Before repeating the entries below, strip out every picture and keep all else as it is.

>>>

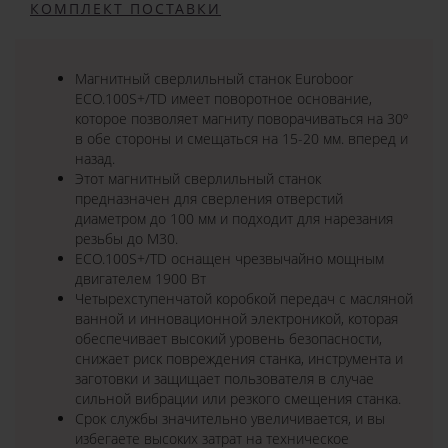
КОМПЛЕКТ ПОСТАВКИ
Магнитный сверлильный станок Euroboor
ECO.100S+/TD имеет поворотное основание,
которое позволяет магниту поворачиваться на 30º
в обе стороны и смещаться на 15-20 мм. вперед и
назад.
Этот магнитный сверлильный станок
предназначен для сверления отверстий
диаметром до 100 мм и подходит для нарезания
резьбы до М30.
ECO.100S+/TD оснащен чрезвычайно мощным
двигателем 1900 Вт
Четырехступенчатой коробкой передач с масляной
ванной и инновационной электроникой, которая
обеспечивает высокий уровень безопасности,
снижает риск повреждения станка, инструмента и
заготовки и защищает пользователя в случае
сильной вибрации или резкого смещения станка.
Срок службы значительно увеличивается, и вы
избегаете высоких затрат на техническое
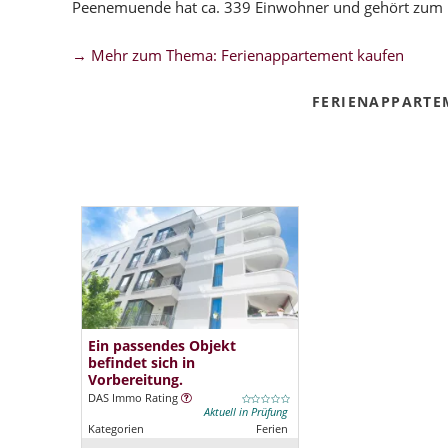
Peenemuende hat ca. 339 Einwohner und gehört zum
→ Mehr zum Thema: Ferienappartement kaufen
FERIENAPPARTE
Ein passendes Objekt
befindet sich in
Vorbereitung.
DAS Immo Rating
Aktuell in Prüfung
Kategorien
Ferien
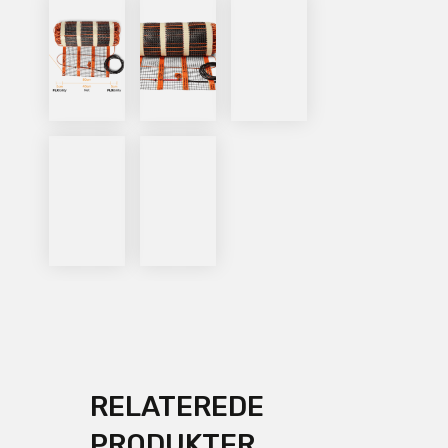
RELATEREDE
PRODUKTER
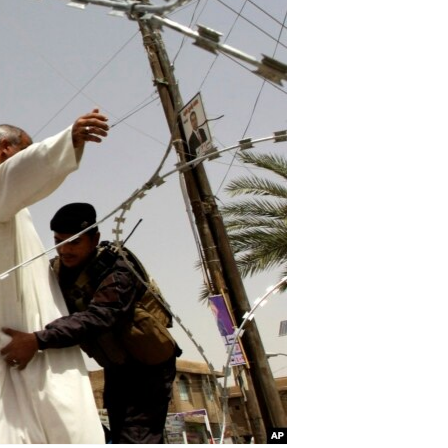
مستندها
فرهنگ و زندگی
حقوق شهروندی
انتخابات ریاست جمهوری آمریکا ۲۰۲۴
اقتصادی
حمله جمهوری اسلامی به اسرائیل
رمز مهسا
علم و فناوری
اسرائیل در جنگ
ورزش زنان در ایران
گالری عکس
اعتراضات زن، زندگی، آزادی
آرشیو پخش زنده
مجموعه مستندهای دادخواهی
تریبونال مردمی آبان ۹۸
دادگاه حمید نوری
چهل سال گروگان‌گیری
قانون شفافیت دارائی کادر رهبری ایران
اعتراضات مردمی آبان ۹۸
اسرائیل در جنگ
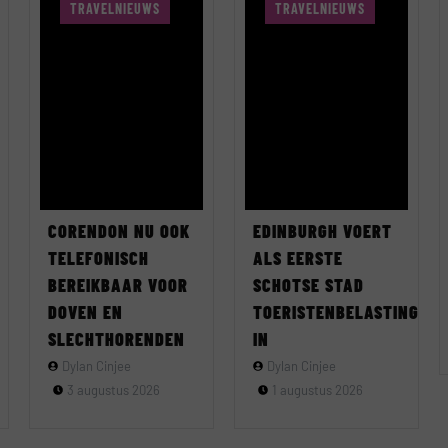
TRAVELNIEUWS
TRAVELNIEUWS
CORENDON NU OOK
EDINBURGH VOERT
TELEFONISCH
ALS EERSTE
BEREIKBAAR VOOR
SCHOTSE STAD
DOVEN EN
TOERISTENBELASTING
SLECHTHORENDEN
IN
Dylan Cinjee
Dylan Cinjee
3 augustus 2026
1 augustus 2026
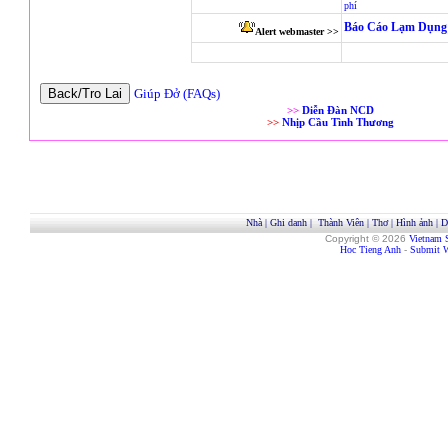
phí
Báo Cáo Lạm Dụng 
Alert webmaster >>
Giúp Đở (FAQs)
>>
Diễn Đàn NCD
>>
Nhịp Cầu Tình Thương
Nhà
|
Ghi danh
|
Thành Viên
|
Thơ
|
Hình ảnh
|
D
Copyright © 2026
Vietnam 
Hoc Tieng Anh
-
Submit W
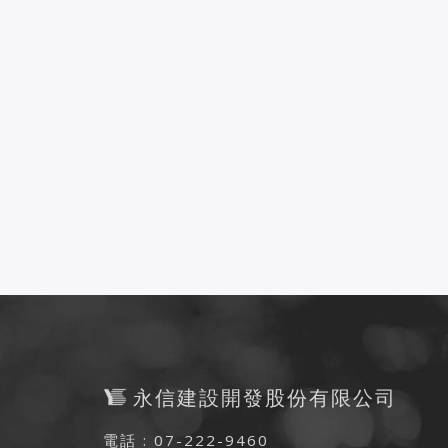
永信建設開發股份有限公司
電話 : 07-222-9460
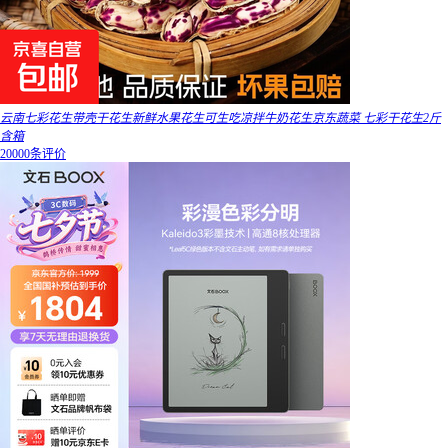
云南七彩花生带壳干花生新鲜水果花生可生吃凉拌牛奶花生京东蔬菜 七彩干花生2斤
含箱
20000条评价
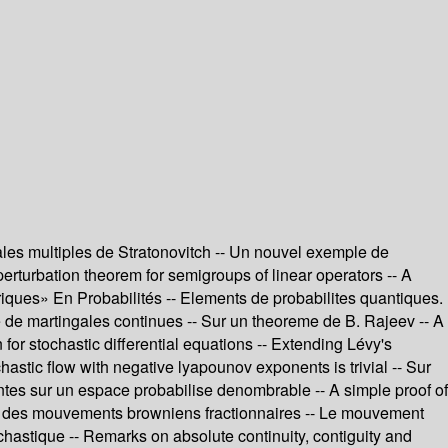
ales multiples de Stratonovitch -- Un nouvel exemple de
perturbation theorem for semigroups of linear operators -- A
riques» En Probabilités -- Elements de probabilites quantiques.
 de martingales continues -- Sur un theoreme de B. Rajeev -- A
or stochastic differential equations -- Extending Lévy's
hastic flow with negative lyapounov exponents is trivial -- Sur
iantes sur un espace probabilise denombrable -- A simple proof of
ns des mouvements browniens fractionnaires -- Le mouvement
chastique -- Remarks on absolute continuity, contiguity and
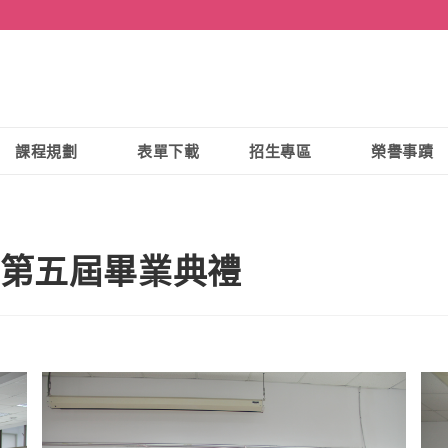
課程規劃
表單下載
招生專區
榮譽事蹟
 第五屆畢業典禮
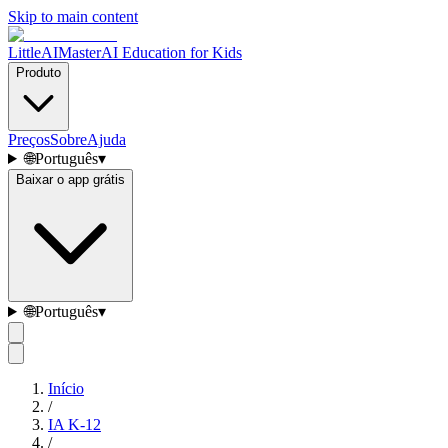
Skip to main content
LittleAIMaster
AI Education for Kids
Produto
Preços
Sobre
Ajuda
🌐
Português
▾
Baixar o app grátis
🌐
Português
▾
Início
/
IA K-12
/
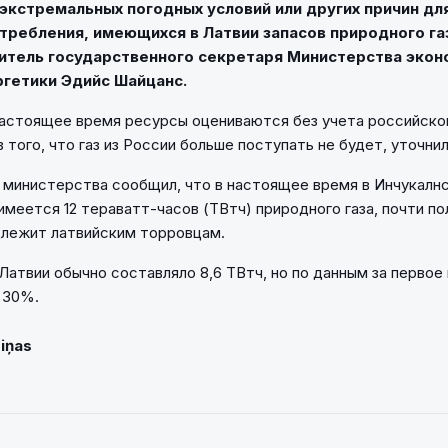
 экстремальных погодных условий или других причин д
требления, имеющихся в Латвии запасов природного газ
итель государственного секретаря Министерства экон
гетики Эдийс Шайцанс.
астоящее время ресурсы оцениваются без учета российско
из того, что газ из России больше поступать не будет, уточни
министерства сообщил, что в настоящее время в Инчукалн
имеется 12 тераватт-часов (ТВтч) природного газа, почти по
длежит латвийским торровцам.
Латвии обычно составляло 8,6 ТВтч, но по данным за первое
 30%.
Ziņas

<<<

Exercise output >>
КОМПЛЕКТ ПОСТАВКИ
Магнитный сверлильный станок Euroboor
ECO.100S+/TD имеет поворотное основание,
которое позволяет магниту поворачиваться на 30º
в обе стороны и смещаться на 15-20 мм. вперед и
назад.
Этот магнитный сверлильный станок
предназначен для сверления отверстий
диаметром до 100 мм и подходит для нарезания
резьбы до М30.
ECO.100S+/TD оснащен чрезвычайно мощным
двигателем 1900 Вт
Четырехступенчатой коробкой передач с масляной
ванной и инновационной электроникой, которая
обеспечивает высокий уровень безопасности,
снижает риск повреждения станка, инструмента и
заготовки и защищает пользователя в случае
сильной вибрации или резкого смещения станка.
Срок службы значительно увеличивается, и вы
избегаете высоких затрат на техническое
Peenemuende hat ca. 339 Einwohner und gehört zum
→ Mehr zum Thema: Ferienappartement kaufen
FERIENAPPARTE
Ein passendes Objekt
befindet sich in
Vorbereitung.
DAS Immo Rating
Aktuell in Prüfung
Kategorien
Ferien
RELATEREDE
PRODUKTER
مستندها
فرهنگ و زندگی
حقوق شهروندی
انتخابات ریاست جمهوری آمریکا ۲۰۲۴
اقتصادی
حمله جمهوری اسلامی به اسرائیل
رمز مهسا
علم و فناوری
اسرائیل در جنگ
ورزش زنان در ایران
گالری عکس
اعتراضات زن، زندگی، آزادی
آرشیو پخش زنده
مجموعه مستندهای دادخواهی
تریبونال مردمی آبان ۹۸
دادگاه حمید نوری
چهل سال گروگان‌گیری
قانون شفافیت دارائی کادر رهبری ایران
اعتراضات مردمی آبان ۹۸
اسرائیل در جنگ
TRAVELNIEUWS
TRAVELNIEUWS
CORENDON NU OOK
EDINBURGH VOERT
TELEFONISCH
ALS EERSTE
BEREIKBAAR VOOR
SCHOTSE STAD
DOVEN EN
TOERISTENBELASTING
SLECHTHORENDEN
IN
Dylan Cinjee
Dylan Cinjee
3 augustus 2026
1 augustus 2026
phí
Báo Cáo Lạm Dụng 
Alert webmaster >>
Giúp Đở (FAQs)
>>
Diễn Đàn NCD
>>
Nhịp Cầu Tình Thương
Nhà
|
Ghi danh
|
Thành Viên
|
Thơ
|
Hình ảnh
|
D
Copyright © 2026
Vietnam 
Hoc Tieng Anh
-
Submit W
永信建設開發股份有限公司
電話 : 07-222-9460
云南七彩花生带壳干花生新鲜水果花生可生吃凉拌牛奶花生京东蔬菜 七彩干花生2斤
含箱
20000条评价
ales multiples de Stratonovitch -- Un nouvel exemple de
perturbation theorem for semigroups of linear operators -- A
riques» En Probabilités -- Elements de probabilites quantiques.
 de martingales continues -- Sur un theoreme de B. Rajeev -- A
or stochastic differential equations -- Extending Lévy's
hastic flow with negative lyapounov exponents is trivial -- Sur
iantes sur un espace probabilise denombrable -- A simple proof of
ns des mouvements browniens fractionnaires -- Le mouvement
chastique -- Remarks on absolute continuity, contiguity and
課程規劃
表單下載
招生專區
榮譽事蹟
 第五屆畢業典禮
Skip to main content
LittleAIMaster
AI Education for Kids
Produto
Preços
Sobre
Ajuda
🌐
Português
▾
Baixar o app grátis
🌐
Português
▾
Início
/
IA K-12
/
 экстремальных погодных условий или других причин д
требления, имеющихся в Латвии запасов природного газ
итель государственного секретаря Министерства экон
гетики Эдийс Шайцанс.
астоящее время ресурсы оцениваются без учета российско
из того, что газ из России больше поступать не будет, уточни
министерства сообщил, что в настоящее время в Инчукалн
имеется 12 тераватт-часов (ТВтч) природного газа, почти по
длежит латвийским торровцам.
Латвии обычно составляло 8,6 ТВтч, но по данным за первое
 30%.
Ziņas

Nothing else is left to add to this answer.